_Document structure recognition data_
======

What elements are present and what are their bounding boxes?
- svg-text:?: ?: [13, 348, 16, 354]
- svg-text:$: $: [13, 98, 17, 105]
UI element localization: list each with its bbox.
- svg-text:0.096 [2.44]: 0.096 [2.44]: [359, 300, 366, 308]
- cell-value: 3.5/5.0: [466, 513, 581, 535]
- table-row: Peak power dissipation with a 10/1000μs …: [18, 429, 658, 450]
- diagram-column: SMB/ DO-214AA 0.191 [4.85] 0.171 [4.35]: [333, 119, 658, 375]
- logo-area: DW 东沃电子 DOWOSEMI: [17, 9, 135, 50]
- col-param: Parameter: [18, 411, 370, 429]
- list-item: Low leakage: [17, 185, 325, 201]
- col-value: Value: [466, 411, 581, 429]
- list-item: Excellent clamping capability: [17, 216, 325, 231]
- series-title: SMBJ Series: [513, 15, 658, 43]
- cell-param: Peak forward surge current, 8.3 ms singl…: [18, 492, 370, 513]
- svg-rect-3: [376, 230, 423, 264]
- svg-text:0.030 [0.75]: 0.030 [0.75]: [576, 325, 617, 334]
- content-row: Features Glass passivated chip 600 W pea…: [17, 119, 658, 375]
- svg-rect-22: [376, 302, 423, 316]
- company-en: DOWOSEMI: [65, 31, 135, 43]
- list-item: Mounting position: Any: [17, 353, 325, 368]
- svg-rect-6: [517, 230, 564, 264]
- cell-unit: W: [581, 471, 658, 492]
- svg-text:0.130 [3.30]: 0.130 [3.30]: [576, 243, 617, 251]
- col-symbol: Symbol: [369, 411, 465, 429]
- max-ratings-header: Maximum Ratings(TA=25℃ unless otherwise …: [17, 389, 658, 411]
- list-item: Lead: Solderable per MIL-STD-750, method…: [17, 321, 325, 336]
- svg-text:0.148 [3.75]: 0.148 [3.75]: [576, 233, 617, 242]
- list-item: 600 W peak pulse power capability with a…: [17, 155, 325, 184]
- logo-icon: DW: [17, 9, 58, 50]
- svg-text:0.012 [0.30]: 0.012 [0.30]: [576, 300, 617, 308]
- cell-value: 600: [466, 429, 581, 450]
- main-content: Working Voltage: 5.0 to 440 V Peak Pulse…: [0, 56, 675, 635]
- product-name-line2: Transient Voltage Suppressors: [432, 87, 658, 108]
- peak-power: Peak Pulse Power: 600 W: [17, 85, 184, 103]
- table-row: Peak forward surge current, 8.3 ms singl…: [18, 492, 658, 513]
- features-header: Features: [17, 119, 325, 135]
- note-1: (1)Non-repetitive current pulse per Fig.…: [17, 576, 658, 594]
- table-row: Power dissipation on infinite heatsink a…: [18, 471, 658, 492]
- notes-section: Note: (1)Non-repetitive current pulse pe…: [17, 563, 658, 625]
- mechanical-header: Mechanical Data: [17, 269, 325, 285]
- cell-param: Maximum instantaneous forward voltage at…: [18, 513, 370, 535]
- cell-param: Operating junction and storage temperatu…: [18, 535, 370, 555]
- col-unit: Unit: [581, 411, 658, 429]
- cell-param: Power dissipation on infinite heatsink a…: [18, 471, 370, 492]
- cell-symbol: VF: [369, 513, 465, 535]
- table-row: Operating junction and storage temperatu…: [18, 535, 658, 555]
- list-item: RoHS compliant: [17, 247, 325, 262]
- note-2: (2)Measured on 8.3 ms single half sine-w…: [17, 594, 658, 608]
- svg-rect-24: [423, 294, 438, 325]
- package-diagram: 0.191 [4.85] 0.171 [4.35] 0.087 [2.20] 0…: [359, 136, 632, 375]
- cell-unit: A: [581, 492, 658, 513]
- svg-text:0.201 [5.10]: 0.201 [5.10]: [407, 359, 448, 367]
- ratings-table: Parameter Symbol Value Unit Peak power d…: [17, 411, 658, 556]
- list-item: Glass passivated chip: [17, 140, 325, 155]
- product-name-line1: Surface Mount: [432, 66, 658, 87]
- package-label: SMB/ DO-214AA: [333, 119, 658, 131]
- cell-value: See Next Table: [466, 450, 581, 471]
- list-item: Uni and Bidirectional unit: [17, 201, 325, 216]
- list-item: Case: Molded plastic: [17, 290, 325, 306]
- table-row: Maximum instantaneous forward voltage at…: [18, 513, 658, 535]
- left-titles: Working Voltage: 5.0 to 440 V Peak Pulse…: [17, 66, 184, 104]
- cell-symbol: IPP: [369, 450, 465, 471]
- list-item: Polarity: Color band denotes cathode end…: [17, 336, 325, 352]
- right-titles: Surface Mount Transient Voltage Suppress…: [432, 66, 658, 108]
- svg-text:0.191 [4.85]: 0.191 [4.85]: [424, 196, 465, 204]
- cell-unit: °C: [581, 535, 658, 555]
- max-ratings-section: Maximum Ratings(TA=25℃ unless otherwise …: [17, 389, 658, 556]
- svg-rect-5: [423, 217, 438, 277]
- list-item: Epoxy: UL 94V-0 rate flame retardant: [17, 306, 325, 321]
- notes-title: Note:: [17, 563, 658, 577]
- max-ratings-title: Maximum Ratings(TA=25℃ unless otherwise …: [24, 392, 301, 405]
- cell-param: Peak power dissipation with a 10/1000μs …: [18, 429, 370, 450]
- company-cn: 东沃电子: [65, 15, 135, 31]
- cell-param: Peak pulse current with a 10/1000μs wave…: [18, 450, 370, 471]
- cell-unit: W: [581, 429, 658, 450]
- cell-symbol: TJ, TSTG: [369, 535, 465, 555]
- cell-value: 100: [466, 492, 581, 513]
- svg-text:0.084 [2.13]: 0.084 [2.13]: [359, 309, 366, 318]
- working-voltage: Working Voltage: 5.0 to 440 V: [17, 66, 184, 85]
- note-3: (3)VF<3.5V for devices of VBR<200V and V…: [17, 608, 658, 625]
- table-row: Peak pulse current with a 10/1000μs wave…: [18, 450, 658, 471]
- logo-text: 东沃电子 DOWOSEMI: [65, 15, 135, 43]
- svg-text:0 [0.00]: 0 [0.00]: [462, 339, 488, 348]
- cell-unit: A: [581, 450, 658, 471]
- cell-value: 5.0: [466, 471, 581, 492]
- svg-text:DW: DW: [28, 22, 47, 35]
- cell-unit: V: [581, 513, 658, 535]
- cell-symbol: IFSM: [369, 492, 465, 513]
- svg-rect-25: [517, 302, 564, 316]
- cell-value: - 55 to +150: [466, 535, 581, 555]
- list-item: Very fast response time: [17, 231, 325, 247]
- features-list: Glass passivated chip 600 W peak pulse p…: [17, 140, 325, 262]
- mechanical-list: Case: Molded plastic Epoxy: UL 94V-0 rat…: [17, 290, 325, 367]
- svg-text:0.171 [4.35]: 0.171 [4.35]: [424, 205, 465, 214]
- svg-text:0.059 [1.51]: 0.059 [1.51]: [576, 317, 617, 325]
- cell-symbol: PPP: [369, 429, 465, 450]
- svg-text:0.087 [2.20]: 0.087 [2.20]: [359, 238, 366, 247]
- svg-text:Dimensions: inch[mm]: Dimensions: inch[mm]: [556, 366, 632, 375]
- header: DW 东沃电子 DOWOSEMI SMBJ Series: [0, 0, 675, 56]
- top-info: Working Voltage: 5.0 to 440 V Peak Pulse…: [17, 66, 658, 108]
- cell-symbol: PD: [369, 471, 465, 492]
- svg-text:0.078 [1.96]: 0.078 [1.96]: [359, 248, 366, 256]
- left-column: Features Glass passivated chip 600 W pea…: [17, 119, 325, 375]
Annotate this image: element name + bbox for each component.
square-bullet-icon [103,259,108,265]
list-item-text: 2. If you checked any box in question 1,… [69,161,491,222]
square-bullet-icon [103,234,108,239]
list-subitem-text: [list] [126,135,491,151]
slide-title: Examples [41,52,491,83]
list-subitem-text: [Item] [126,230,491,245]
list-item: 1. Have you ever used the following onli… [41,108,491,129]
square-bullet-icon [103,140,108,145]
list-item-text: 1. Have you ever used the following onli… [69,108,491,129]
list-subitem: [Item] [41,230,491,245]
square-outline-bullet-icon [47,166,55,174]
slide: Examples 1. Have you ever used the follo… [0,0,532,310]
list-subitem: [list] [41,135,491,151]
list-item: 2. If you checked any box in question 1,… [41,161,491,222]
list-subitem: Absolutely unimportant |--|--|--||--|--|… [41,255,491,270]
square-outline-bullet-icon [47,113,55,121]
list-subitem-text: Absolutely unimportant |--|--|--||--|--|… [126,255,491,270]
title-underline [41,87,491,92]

======

_Task to carry out_
Please write out, exactly as they appear, the line that contains "Annotate this image: element" and every line after it up to the end of the entries above, and no others.

_Task answer_
Annotate this image: element name + bbox for each component.
square-bullet-icon [103,259,108,265]
list-item-text: 2. If you checked any box in question 1,… [69,161,491,222]
square-bullet-icon [103,234,108,239]
list-subitem-text: [list] [126,135,491,151]
slide-title: Examples [41,52,491,83]
list-subitem-text: [Item] [126,230,491,245]
list-item: 1. Have you ever used the following onli… [41,108,491,129]
square-bullet-icon [103,140,108,145]
list-item-text: 1. Have you ever used the following onli… [69,108,491,129]
list-subitem: [Item] [41,230,491,245]
square-outline-bullet-icon [47,166,55,174]
slide: Examples 1. Have you ever used the follo… [0,0,532,310]
list-subitem: [list] [41,135,491,151]
list-item: 2. If you checked any box in question 1,… [41,161,491,222]
list-subitem: Absolutely unimportant |--|--|--||--|--|… [41,255,491,270]
square-outline-bullet-icon [47,113,55,121]
list-subitem-text: Absolutely unimportant |--|--|--||--|--|… [126,255,491,270]
title-underline [41,87,491,92]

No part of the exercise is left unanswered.